Monday, March 19, 2012

need short term solution - long term solution on hold

hello everyone,
i've been trying to set up a long term solution replicating data from
our production database into our development and staging environments.
from what i've seen, the simplest way to do this is to restore from
back up. unfortunately the production devices are on a remote network,
and i'm still trying to setup the necessary vpn connectivity between
them to do this restore-from-backup replication method.
in the mean time however, i do need some production data in the local
environments. the two instances can communicate on port 1433 just fine,
so what method would you guys recommend for getting a whole database
copied over to another server? the only real requirement is no downtime
on the production server. also, the server is currently spiking up to
about 25% max cpu, if possible i'd like a solution that doesn't bring
it to its knees.
don't want to merge data or transform anything. just want the entire
database (tables, procedures, keys, constraints, data) copied from one
server to another.
thanks for any suggestions,
jason
Jason,
as you want the entire database, presumably on a regular basis and taking
account of changes to all objects, there's no easy solution to this using
replication.

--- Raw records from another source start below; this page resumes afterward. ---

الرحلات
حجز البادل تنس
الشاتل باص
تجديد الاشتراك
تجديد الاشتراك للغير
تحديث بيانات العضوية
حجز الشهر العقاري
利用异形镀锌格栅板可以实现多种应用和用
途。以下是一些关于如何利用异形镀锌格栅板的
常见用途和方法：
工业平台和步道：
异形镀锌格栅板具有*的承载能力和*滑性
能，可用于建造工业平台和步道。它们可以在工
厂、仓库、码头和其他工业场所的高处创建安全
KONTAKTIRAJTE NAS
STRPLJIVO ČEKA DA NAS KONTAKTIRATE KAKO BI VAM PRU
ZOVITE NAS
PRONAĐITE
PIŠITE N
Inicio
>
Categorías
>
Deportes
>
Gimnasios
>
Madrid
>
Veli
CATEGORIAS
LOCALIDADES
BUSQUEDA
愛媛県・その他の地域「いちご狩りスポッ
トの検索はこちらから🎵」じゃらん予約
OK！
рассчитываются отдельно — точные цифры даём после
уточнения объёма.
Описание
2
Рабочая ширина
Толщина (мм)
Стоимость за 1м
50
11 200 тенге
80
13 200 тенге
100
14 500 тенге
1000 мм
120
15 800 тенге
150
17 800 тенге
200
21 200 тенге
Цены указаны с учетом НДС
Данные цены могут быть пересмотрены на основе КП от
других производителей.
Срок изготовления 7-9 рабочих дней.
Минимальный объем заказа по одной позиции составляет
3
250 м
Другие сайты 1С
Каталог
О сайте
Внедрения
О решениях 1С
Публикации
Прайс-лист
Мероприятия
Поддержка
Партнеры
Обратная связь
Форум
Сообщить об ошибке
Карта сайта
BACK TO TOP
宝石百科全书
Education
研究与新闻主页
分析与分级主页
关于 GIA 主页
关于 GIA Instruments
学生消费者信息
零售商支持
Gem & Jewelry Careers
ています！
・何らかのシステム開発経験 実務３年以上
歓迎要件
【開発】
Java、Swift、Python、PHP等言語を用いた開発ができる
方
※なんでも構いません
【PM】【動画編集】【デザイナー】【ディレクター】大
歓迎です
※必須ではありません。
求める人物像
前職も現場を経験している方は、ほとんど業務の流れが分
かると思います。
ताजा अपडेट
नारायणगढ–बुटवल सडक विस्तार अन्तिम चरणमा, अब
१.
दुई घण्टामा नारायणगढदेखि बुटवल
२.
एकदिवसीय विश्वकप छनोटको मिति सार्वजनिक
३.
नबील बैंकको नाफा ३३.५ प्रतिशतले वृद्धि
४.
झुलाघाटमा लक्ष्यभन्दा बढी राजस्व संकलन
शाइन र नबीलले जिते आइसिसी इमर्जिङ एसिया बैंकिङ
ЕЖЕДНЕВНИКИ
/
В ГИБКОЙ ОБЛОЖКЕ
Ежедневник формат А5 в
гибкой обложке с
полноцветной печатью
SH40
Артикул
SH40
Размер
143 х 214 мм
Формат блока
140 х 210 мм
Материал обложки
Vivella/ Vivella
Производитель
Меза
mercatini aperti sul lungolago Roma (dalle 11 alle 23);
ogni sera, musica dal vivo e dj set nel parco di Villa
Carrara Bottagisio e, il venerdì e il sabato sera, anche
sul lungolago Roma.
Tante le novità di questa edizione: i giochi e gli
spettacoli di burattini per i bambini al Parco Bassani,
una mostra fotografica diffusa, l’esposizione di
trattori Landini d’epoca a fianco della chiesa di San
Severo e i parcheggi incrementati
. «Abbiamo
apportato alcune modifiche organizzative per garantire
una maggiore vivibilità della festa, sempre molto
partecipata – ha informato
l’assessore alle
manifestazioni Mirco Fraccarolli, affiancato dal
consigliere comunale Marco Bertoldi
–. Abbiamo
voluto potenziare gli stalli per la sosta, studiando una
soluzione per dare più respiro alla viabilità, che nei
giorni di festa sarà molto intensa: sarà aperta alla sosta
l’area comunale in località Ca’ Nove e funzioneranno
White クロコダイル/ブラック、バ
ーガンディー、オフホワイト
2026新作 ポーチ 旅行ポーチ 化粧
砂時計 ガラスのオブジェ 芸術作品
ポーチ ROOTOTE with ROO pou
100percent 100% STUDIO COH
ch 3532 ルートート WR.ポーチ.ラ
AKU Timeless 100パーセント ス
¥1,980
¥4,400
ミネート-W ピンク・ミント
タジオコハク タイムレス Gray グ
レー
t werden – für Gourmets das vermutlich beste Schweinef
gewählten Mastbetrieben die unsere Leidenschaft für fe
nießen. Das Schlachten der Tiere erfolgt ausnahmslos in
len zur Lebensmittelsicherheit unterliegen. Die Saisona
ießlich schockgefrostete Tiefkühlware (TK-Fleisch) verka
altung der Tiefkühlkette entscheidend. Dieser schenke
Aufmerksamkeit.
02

EG replication won't take all the objects in a database -
several parts of the database catalog are not replicated. So, typically
log-shipping is used to solve this issue. This could be set up manually or
using the wizards. In the absence of a VPN the files could be transferred
using FTP and then moved and restored
Cheers,
Paul Ibison SQL Server MVP, www.replicationanswers.com
(recommended sql server 2000 replication book:
http://www.nwsu.com/0974973602p.html)
|||actually, i don't need it on a regular basis. for now i just need a
single image, which doesn't even have to be transactionally-up-to-date.
just something from the past "short while" would be adequate, and it
could be one-time only.
does that open up any easier possibilities?
|||In that case I'd zip up the backup, FTP it, unzip and restore.